Adorazione del Bambino (Galleria Borghese) di Fra’ Bartolomeo

Fra’ Bartolomeo: Adorazione del Bambino (Galleria Borghese)

Fra Bartolomeo: Adorazione del Bambino (Galleria Borghese)
Fra’ Bartolomeo: Adorazione del Bambino, diametro cm. 87, Galleria Borghese, Roma.

Sull’opera: “Adorazione del Bambino” è un dipinto di Fra’ Bartolomeo realizzato con tecnica a tempera su tavola intorno al 1499, misura 87 cm. (altre fonti indicano 89 cm.) di diametro ed è custodito dal 1790 nella Galleria Borghese a Roma.

Spostamenti: Galleria Borghese, dal 1790.

Restauri: Tito Venturini Paperi, Roma, 1917.

Trattati, cataloghi e pubblicazioni: Della Pergola, 1959, ove vengono indicati inventari e cataloghi precedenti; Serena Padovani in “L’età di Savonarola – Fra’ Bartolomeo e la Scuola di San Marco” pag. 50, Marsilio Editori, 1996 (fonte delle presenti informazioni).

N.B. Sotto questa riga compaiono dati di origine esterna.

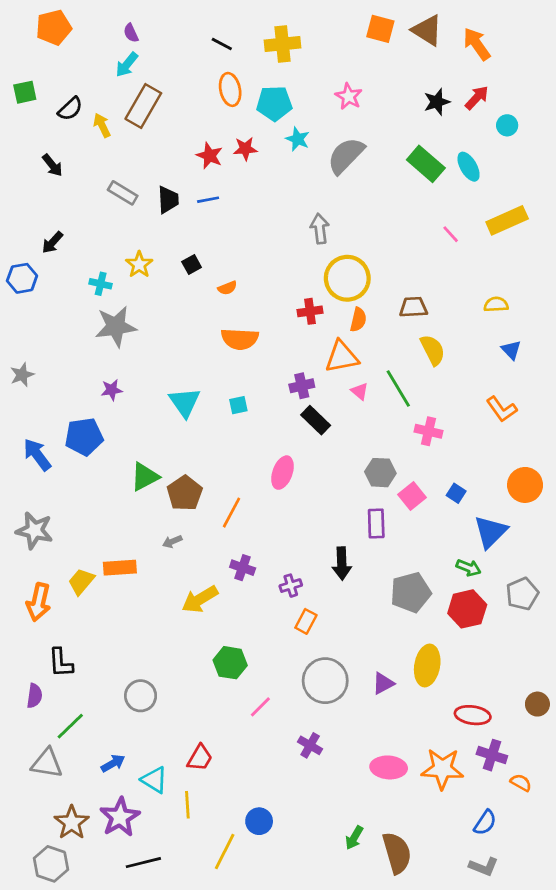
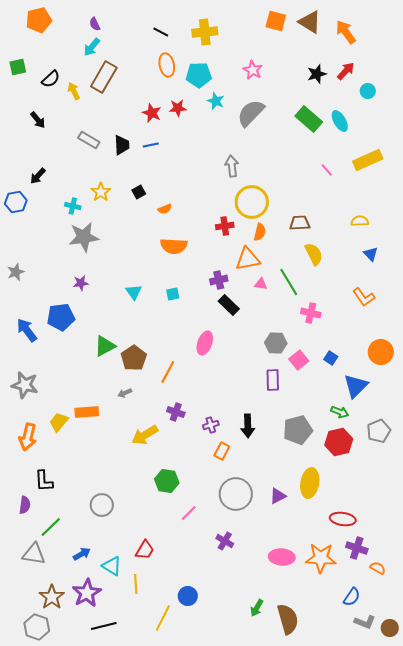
pink triangle: (360, 391) -> (261, 284), turned -32
cyan triangle: (185, 402) -> (134, 292), size x0.7
black arrow: (342, 564) -> (248, 426), moved
brown circle: (537, 704) -> (390, 628), moved
gray L-shape: (484, 867) -> (365, 622), moved

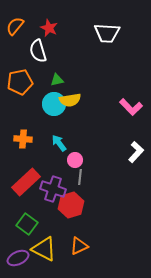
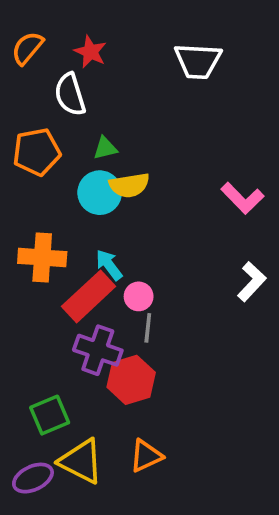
orange cross: (23, 139) -> (42, 258), size x1.4
red rectangle: (26, 182) -> (89, 296), moved
green square: (27, 224) -> (50, 415), turned 30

Il dipinto fu per la prima volta attribuito a Bartolomeo della Porta nel 1926, come opera giovanile, da Roberto Longhi. Tale assegnazione rimase però sopita per circa un trentennio prima di acquisire un consenso pressoché universale.

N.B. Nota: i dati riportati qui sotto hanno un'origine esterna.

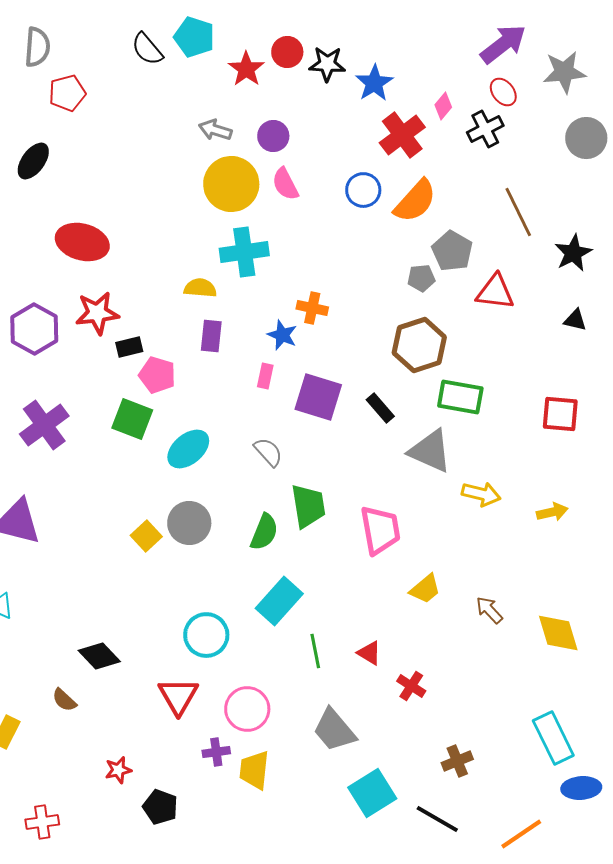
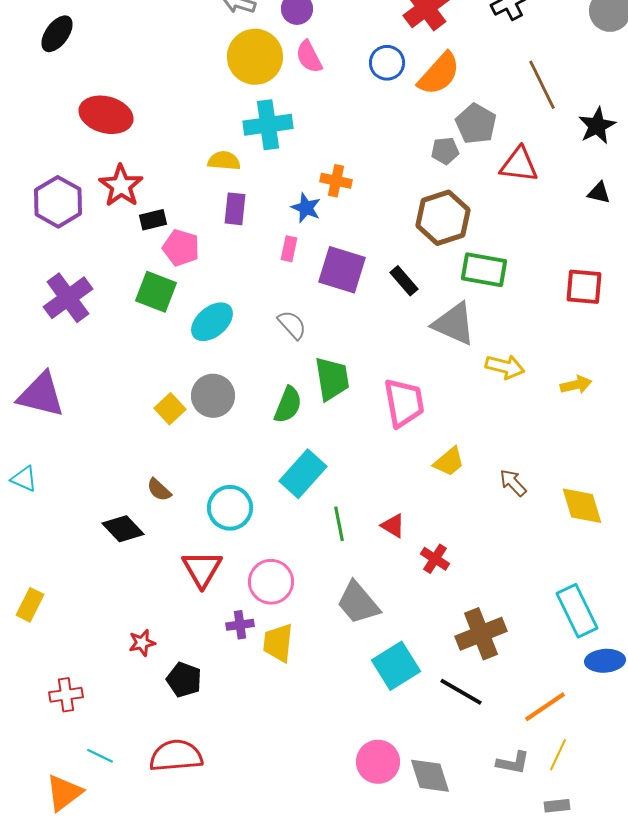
red star: (97, 313) -> (121, 186), turned -30
brown semicircle: (64, 700) -> (159, 490), moved
brown cross: (457, 761) -> (481, 634), size x1.6

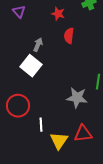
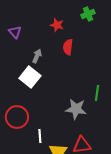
purple triangle: (19, 12) -> (15, 32), moved

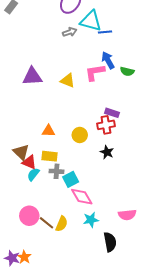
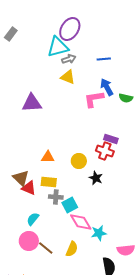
cyan triangle: (91, 21) -> (58, 47), moved, turned -30
yellow triangle: (68, 80) -> (68, 77), moved
red cross: (106, 125) -> (105, 151), turned 30
black star: (107, 152) -> (96, 178), moved
cyan semicircle: (33, 174) -> (33, 219), moved
pink semicircle: (127, 215) -> (126, 250), moved
cyan star: (91, 220) -> (99, 233), moved
yellow semicircle: (62, 224) -> (72, 249), moved

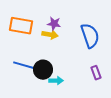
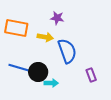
purple star: (54, 24) -> (57, 18), moved
blue semicircle: (90, 36) -> (67, 51), moved

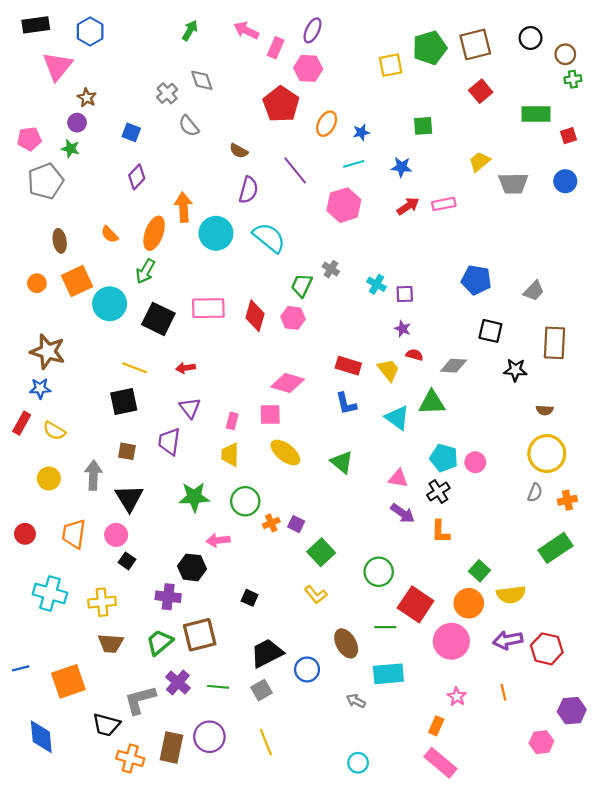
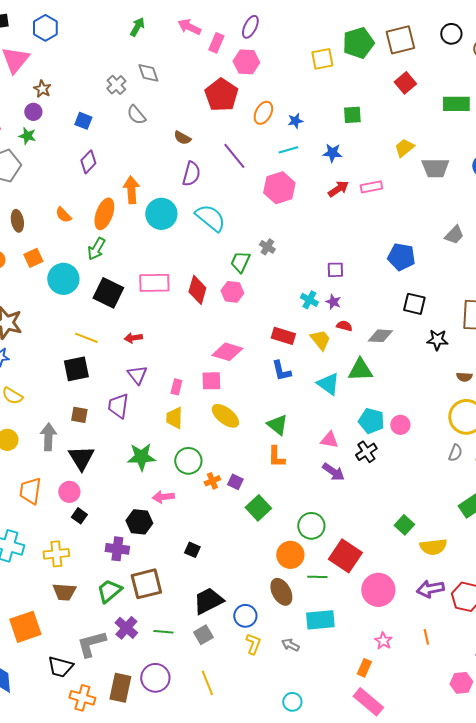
orange square: (77, 281) -> (33, 258), size x0.7
cyan cross: (376, 284) -> (309, 300), moved
gray trapezoid: (534, 291) -> (454, 235), moved
orange L-shape: (441, 532) -> (276, 457), moved
yellow L-shape: (316, 595) -> (253, 644), moved, turned -120
orange circle: (469, 603) -> (290, 555), moved

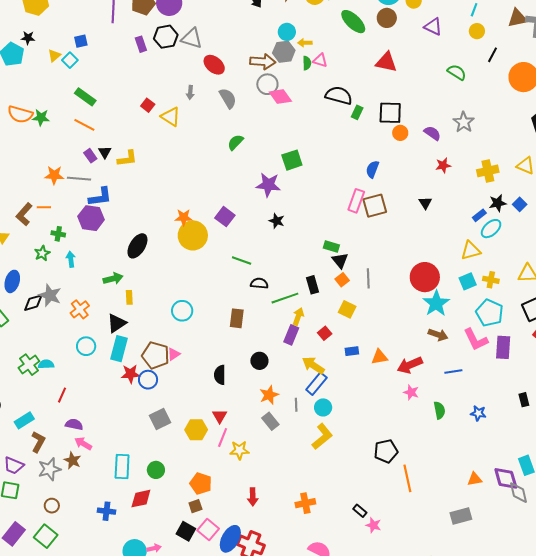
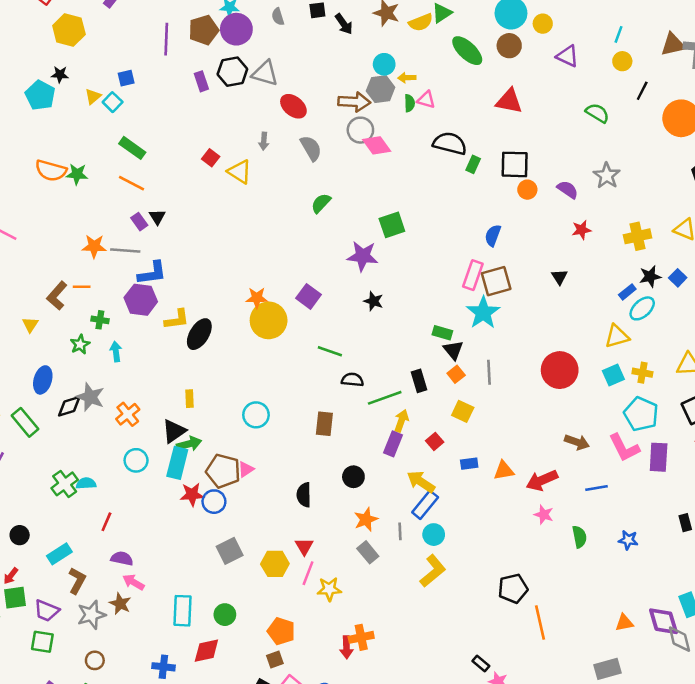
yellow L-shape: (127, 158) -> (177, 319), moved
green arrow: (113, 279) -> (189, 444), moved
cyan star: (436, 303) -> (483, 313), moved
orange cross: (305, 503) -> (361, 637), moved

Pochi altri dipinti della stessa importanza del tondo in esame furono riferiti ad un novero così vasto di pittori: da Raffaello a Giovanni Antonio Bazzi (o de’ Bazzi detto il Sodoma: Vercelli, 1477 – Siena, 1549) e perfino a Cesare da Sesto (Sesto Calende, 1477 – Milano, 1523)  (fonte: Della Pergola, 1959). Altre attribuzioni, quantunque inesatte, conferirono all’ignoto (o al presunto del momento) pittore una sorta di alone critico – che doveva portare certamente ad un grande nome – fungendo come coordinate di pensiero, il cui punto d’incontro, per l’appunto,  avrebbe evidenziato il giovane Bartolomeo della Porta.

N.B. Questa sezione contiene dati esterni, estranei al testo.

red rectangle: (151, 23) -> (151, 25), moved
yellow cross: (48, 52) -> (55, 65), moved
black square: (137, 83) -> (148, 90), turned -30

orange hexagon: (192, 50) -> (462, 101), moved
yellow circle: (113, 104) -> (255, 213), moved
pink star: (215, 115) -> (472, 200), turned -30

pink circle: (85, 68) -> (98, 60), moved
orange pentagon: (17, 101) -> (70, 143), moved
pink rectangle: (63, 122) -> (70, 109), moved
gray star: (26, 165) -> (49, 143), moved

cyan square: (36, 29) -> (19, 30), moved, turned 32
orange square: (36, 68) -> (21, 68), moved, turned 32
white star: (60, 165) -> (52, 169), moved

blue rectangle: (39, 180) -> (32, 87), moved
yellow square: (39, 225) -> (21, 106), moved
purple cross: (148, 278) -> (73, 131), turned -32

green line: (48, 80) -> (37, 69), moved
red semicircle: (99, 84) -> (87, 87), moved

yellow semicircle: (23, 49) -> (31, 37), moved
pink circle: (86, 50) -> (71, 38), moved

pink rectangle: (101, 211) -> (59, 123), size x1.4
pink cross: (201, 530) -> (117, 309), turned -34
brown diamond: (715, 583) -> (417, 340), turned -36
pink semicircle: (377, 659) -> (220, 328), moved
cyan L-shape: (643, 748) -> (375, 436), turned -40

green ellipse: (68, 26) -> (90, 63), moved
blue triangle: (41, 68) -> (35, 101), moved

In precedenza – si ricava da un inventario del 1833 – la pregiata tavola era considerata come opera di Lorenzo di Credi (Firenze, 1459 – 1537), a cui rimase ufficialmente attribuita, nonostante la già citata ipotesi del Longhi, fino al 1959 (catalogo di Della Pergola). In effetti la struttura compositiva e la coloristica evidenziano sicuri legami fra i due artisti, ma l’autografia al Credi non venne mai suffragata in pieno, tanto che – giustamente – il Crowe ed il Cavalcaselle (1866) la rifiutarano, tuttavia associando il dipinto a un tondo della Galleria Palatina largamente assegnato proprio a Lorenzo, di cui lo stesso Longhi scriveva: “attribuito, anch’esso, è vero, a Lorenzo di Credi, ma tanto inferiore a questo da non poter decentemente esser giudicato nella stessa sede”. Non soltanto il Crowe ed il Cavalcaselle, ma anche il Morelli (1890) ed il Venturi (1893, annoverandolo però fra le opere degli allievi del Verrocchio, tra i quali era attivo lo stesso Lorenzo, che ne ereditò la bottega, e il giovanissimo Bartolomeo) rifiutavano il riferimento del tondo a Lorenzo di Credi.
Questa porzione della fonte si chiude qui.